*Work task*. Please read the records below and return each line holding the string "دستگاه".

*Stored items from a collection*.
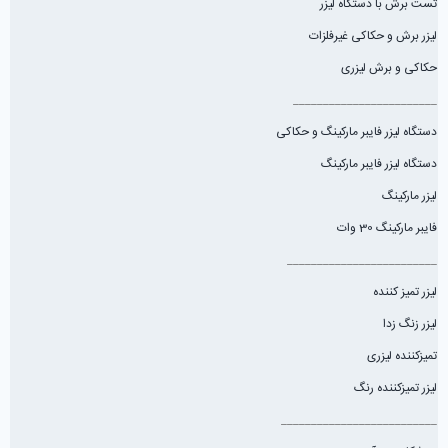
تست برش با دستگاه لیزر
لیزر برش و حکاکی غیرفلزات
حکاکی و برش لیزری
________________________
دستگاه لیزر فایبر مارکینگ و حکاکی
دستگاه لیزر فایبر مارکینگ
لیزر مارکینگ
فایبر مارکینگ 30 وات
_________________________
لیزر تمیز کننده
لیزر زنگ زدا
تمیزکننده لیزری
لیزر تمیزکننده رنگ
__________________________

*Response below*.
تست برش با دستگاه لیزر
دستگاه لیزر فایبر مارکینگ و حکاکی
دستگاه لیزر فایبر مارکینگ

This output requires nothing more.